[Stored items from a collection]
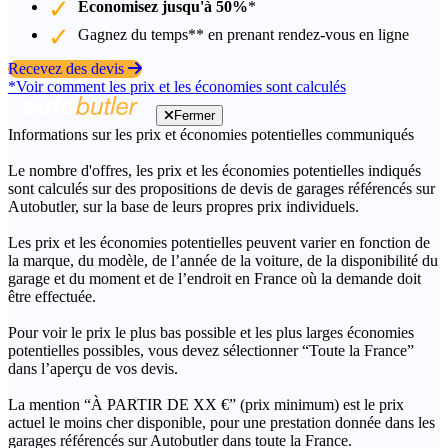
Économisez jusqu'à 50%
*
Gagnez du temps** en prenant rendez-vous en ligne
Recevez des devis
*Voir comment les prix et les économies sont calculés
Fermer
Informations sur les prix et économies potentielles communiqués
Le nombre d'offres, les prix et les économies potentielles indiqués
sont calculés sur des propositions de devis de garages référencés sur
Autobutler, sur la base de leurs propres prix individuels.
Les prix et les économies potentielles peuvent varier en fonction de
la marque, du modèle, de l’année de la voiture, de la disponibilité du
garage et du moment et de l’endroit en France où la demande doit
être effectuée.
Pour voir le prix le plus bas possible et les plus larges économies
potentielles possibles, vous devez sélectionner “Toute la France”
dans l’aperçu de vos devis.
La mention “À PARTIR DE XX €” (prix minimum) est le prix
actuel le moins cher disponible, pour une prestation donnée dans les
garages référencés sur Autobutler dans toute la France.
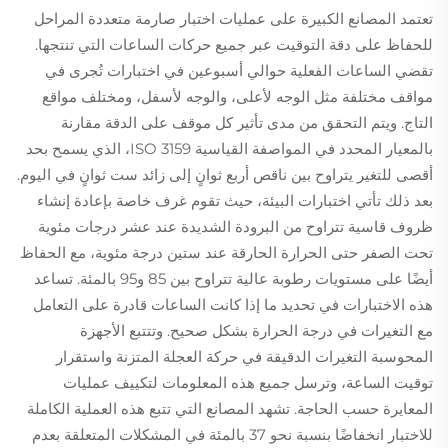
تعتمد المصانع الكبيرة على عمليات اختبار صارمة متعددة المراحل
للحفاظ على دقة التوقيت عبر جميع حركات الساعات التي تنتجها.
تقضي الساعات الفعلية حوالي أسبوعين في اختبارات تُجرى في
مواقف مختلفة مثل الوجه لأعلى، والوجه لأسفل، ومختلف مواقع
التاج. ويتم التحقق من مدى تأثير كل موقف على الدقة مقارنة
بالمعيار المحدد في المواصفة القياسية ISO 3159، الذي يسمح بحد
أقصى للتغير يتراوح بين ناقص أربع ثوانٍ إلى زائد ست ثوانٍ في اليوم.
بعد ذلك تأتي اختبارات البيئة، حيث تقوم غرف خاصة بإعادة إنشاء
ظروف قاسية تتراوح من البرودة الشديدة عند عشر درجات مئوية
تحت الصفر حتى الحرارة الحارقة عند ستين درجة مئوية، مع الحفاظ
أيضًا على مستويات رطوبة عالية تتراوح بين 85 و95 بالمئة. تساعد
هذه الاختبارات في تحديد ما إذا كانت الساعات قادرة على التعامل
مع التغيرات في درجة الحرارة بشكل صحيح. وتتتبع الأجهزة
المحوسبة التغيرات الدقيقة في حركة العجلة المتزنة واستقرار
توقيت الساعة، وترسل جميع هذه المعلومات لتكييف عمليات
المعايرة حسب الحاجة. تشهد المصانع التي تتبع هذه العملية الكاملة
للاختبار انخفاضًا بنسبة نحو 37 بالمئة في المشكلات المتعلقة بعدم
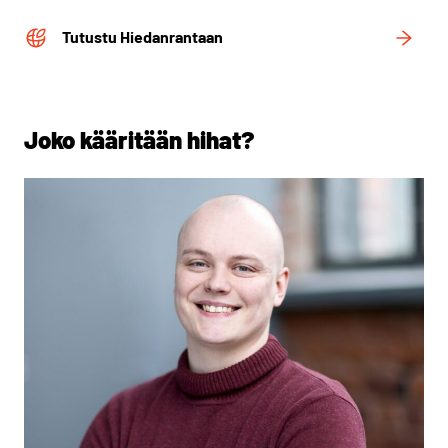
Tutustu Hiedanrantaan
Joko kääritään hihat?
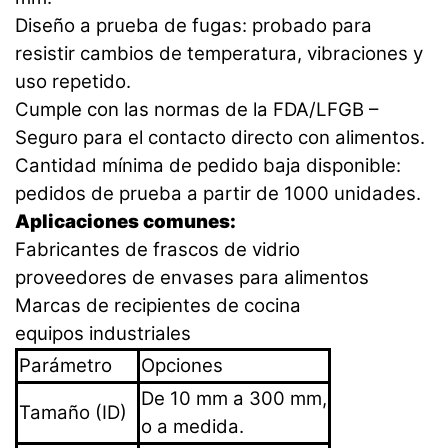
Diseño a prueba de fugas: probado para
resistir cambios de temperatura, vibraciones y
uso repetido.
Cumple con las normas de la FDA/LFGB –
Seguro para el contacto directo con alimentos.
Cantidad mínima de pedido baja disponible:
pedidos de prueba a partir de 1000 unidades.
Aplicaciones comunes:
Fabricantes de frascos de vidrio
proveedores de envases para alimentos
Marcas de recipientes de cocina
equipos industriales
Parámetro
Opciones
De 10 mm a 300 mm,
Tamaño (ID)
o a medida.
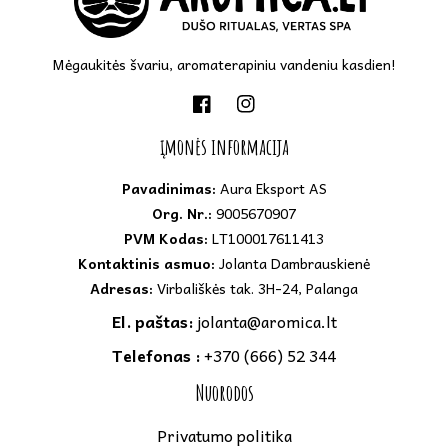
Mėgaukitės švariu, aromaterapiniu vandeniu kasdien!
„Facebook“
„Instagram“
įmonės informacija
Pavadinimas:
Aura Eksport AS
Org. Nr.:
9005670907
PVM Kodas:
LT100017611413
Kontaktinis asmuo:
Jolanta Dambrauskienė
Adresas:
Virbališkės tak. 3H-24, Palanga
El. paštas:
jolanta@aromica.lt
Telefonas :
+370 (666) 52 344
Nuorodos
Privatumo politika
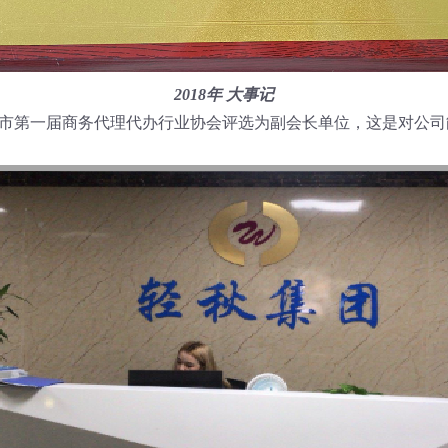
2018年 大事记
厦门市第一届商务代理代办行业协会评选为副会长单位，这是对公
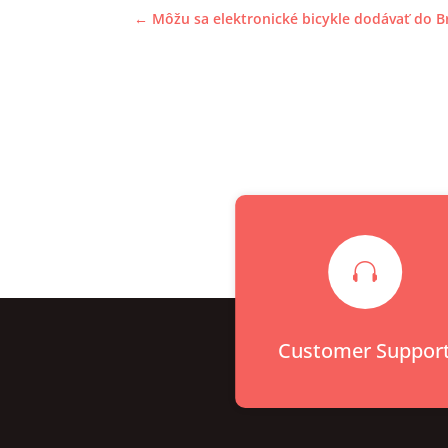
←
Môžu sa elektronické bicykle dodávať do 

Customer Suppor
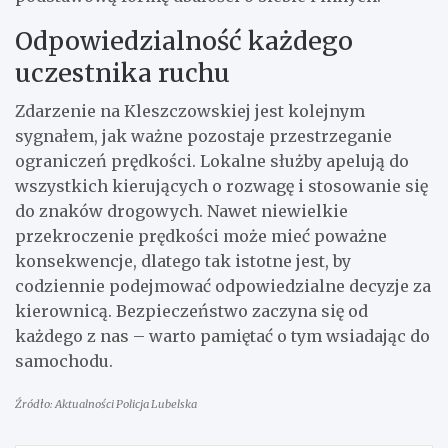
Odpowiedzialność każdego
uczestnika ruchu
Zdarzenie na Kleszczowskiej jest kolejnym
sygnałem, jak ważne pozostaje przestrzeganie
ograniczeń prędkości. Lokalne służby apelują do
wszystkich kierujących o rozwagę i stosowanie się
do znaków drogowych. Nawet niewielkie
przekroczenie prędkości może mieć poważne
konsekwencje, dlatego tak istotne jest, by
codziennie podejmować odpowiedzialne decyzje za
kierownicą. Bezpieczeństwo zaczyna się od
każdego z nas – warto pamiętać o tym wsiadając do
samochodu.
Źródło: Aktualności Policja Lubelska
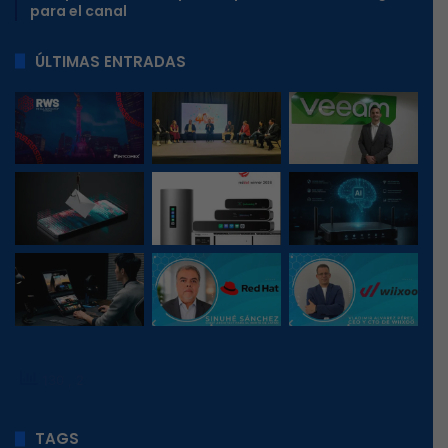
para el canal
ÚLTIMAS ENTRADAS
130
, 2
TAGS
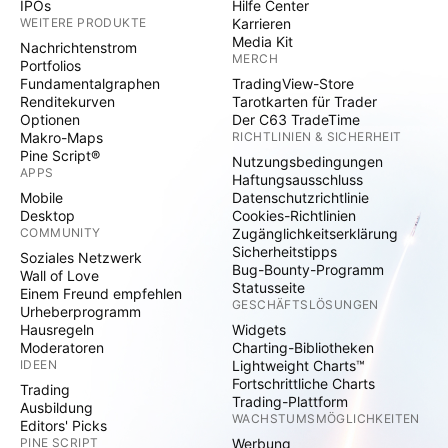
IPOs
Hilfe Center
WEITERE PRODUKTE
Karrieren
Media Kit
Nachrichtenstrom
MERCH
Portfolios
Fundamentalgraphen
TradingView-Store
Renditekurven
Tarotkarten für Trader
Optionen
Der C63 TradeTime
Makro-Maps
RICHTLINIEN & SICHERHEIT
Pine Script®
Nutzungsbedingungen
APPS
Haftungsausschluss
Mobile
Datenschutzrichtlinie
Desktop
Cookies-Richtlinien
COMMUNITY
Zugänglichkeitserklärung
Sicherheitstipps
Soziales Netzwerk
Bug-Bounty-Programm
Wall of Love
Statusseite
Einem Freund empfehlen
GESCHÄFTSLÖSUNGEN
Urheberprogramm
Hausregeln
Widgets
Moderatoren
Charting-Bibliotheken
IDEEN
Lightweight Charts™
Fortschrittliche Charts
Trading
Trading-Plattform
Ausbildung
WACHSTUMSMÖGLICHKEITEN
Editors' Picks
PINE SCRIPT
Werbung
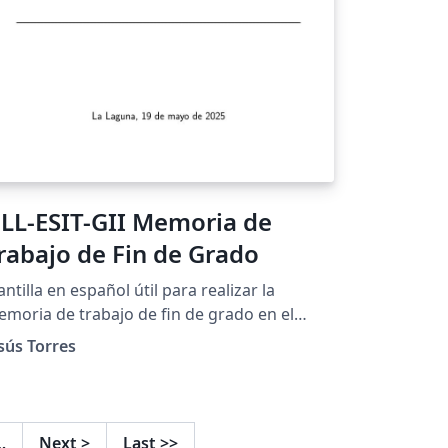
LL-ESIT-GII Memoria de
rabajo de Fin de Grado
antilla en español útil para realizar la
moria de trabajo de fin de grado en el
ado en Ingeniería Informática de la
sús Torres
iversidad de La Laguna.
…
Next
>
Last
>>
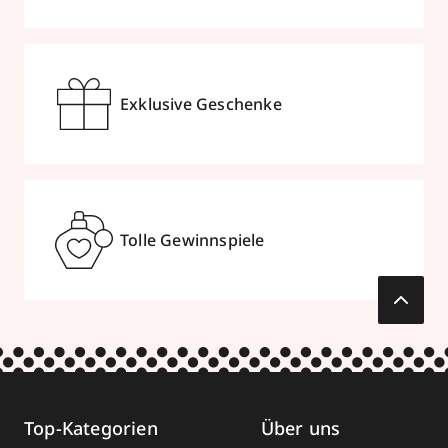
Exklusive Geschenke
Tolle Gewinnspiele
Top-Kategorien
Über uns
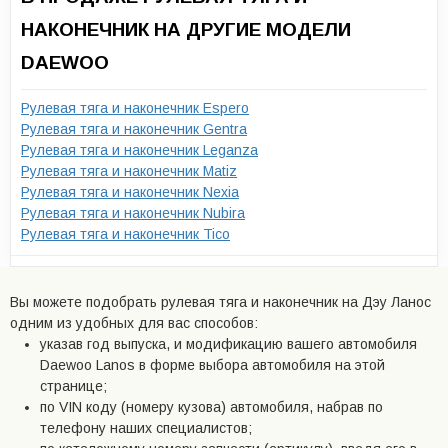
НАКОНЕЧНИК НА ДРУГИЕ МОДЕЛИ
DAEWOO
Рулевая тяга и наконечник Espero
Рулевая тяга и наконечник Gentra
Рулевая тяга и наконечник Leganza
Рулевая тяга и наконечник Matiz
Рулевая тяга и наконечник Nexia
Рулевая тяга и наконечник Nubira
Рулевая тяга и наконечник Tico
Вы можете подобрать рулевая тяга и наконечник на Дэу Ланос
одним из удобных для вас способов:
указав год выпуска, и модификацию вашего автомобиля
Daewoo Lanos в форме выбора автомобиля на этой
странице;
по VIN коду (номеру кузова) автомобиля, набрав по
телефону наших специалистов;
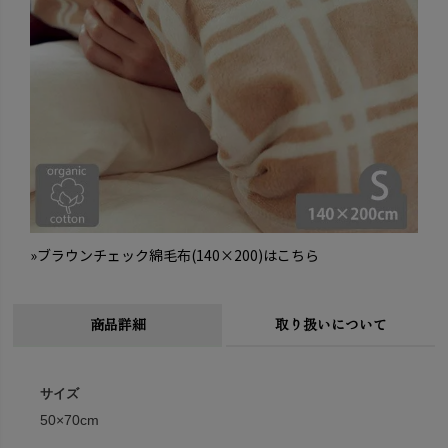
»ブラウンチェック綿毛布(140×200)はこちら
商品詳細
取り扱いについて
サイズ
50×70cm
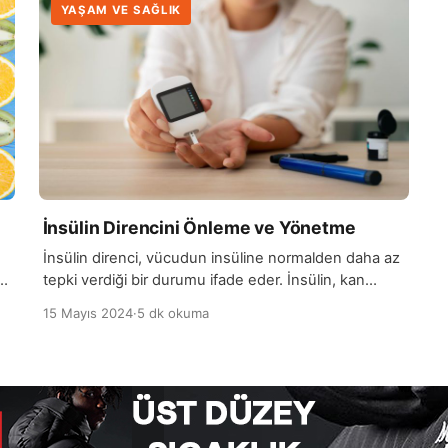
YAŞAM VE SAĞLIK
İnsülin Direncini Önleme ve Yönetme
İnsülin direnci, vücudun insüline normalden daha az
a
tepki verdiği bir durumu ifade eder. İnsülin, kan
şekeri seviyelerini düzenleyen bir hormondur ve
15 Mayıs 2024
·
5 dk okuma
hücrelere glikozun alınmasını sağlar. İnsülin direnci
durumunda, hücreler insüline normalden daha az
da
duyarlılık gösterir ve glikozun hücrelere girmesi
zorlaşır. Bunun sonucunda vücut, daha fazla insülin
üretmeye başlar ve zamanla pankreas yorulur.
İnsülin direnci, tip […]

◆ **Work item**
When you reach the line with "LL-ESIT-GII Memoria de" in the records above, begin repeating the lines exactly, and stop after the line with "Вы можете подобрать". Skip all pictures.

◆ **Written response**
LL-ESIT-GII Memoria de
rabajo de Fin de Grado
antilla en español útil para realizar la
moria de trabajo de fin de grado en el
ado en Ingeniería Informática de la
sús Torres
iversidad de La Laguna.
…
Next
>
Last
>>
Exklusive Geschenke
Tolle Gewinnspiele
Top-Kategorien
Über uns
НАКОНЕЧНИК НА ДРУГИЕ МОДЕЛИ
DAEWOO
Рулевая тяга и наконечник Espero
Рулевая тяга и наконечник Gentra
Рулевая тяга и наконечник Leganza
Рулевая тяга и наконечник Matiz
Рулевая тяга и наконечник Nexia
Рулевая тяга и наконечник Nubira
Рулевая тяга и наконечник Tico
Вы можете подобрать рулевая тяга и наконечник на Дэу Ланос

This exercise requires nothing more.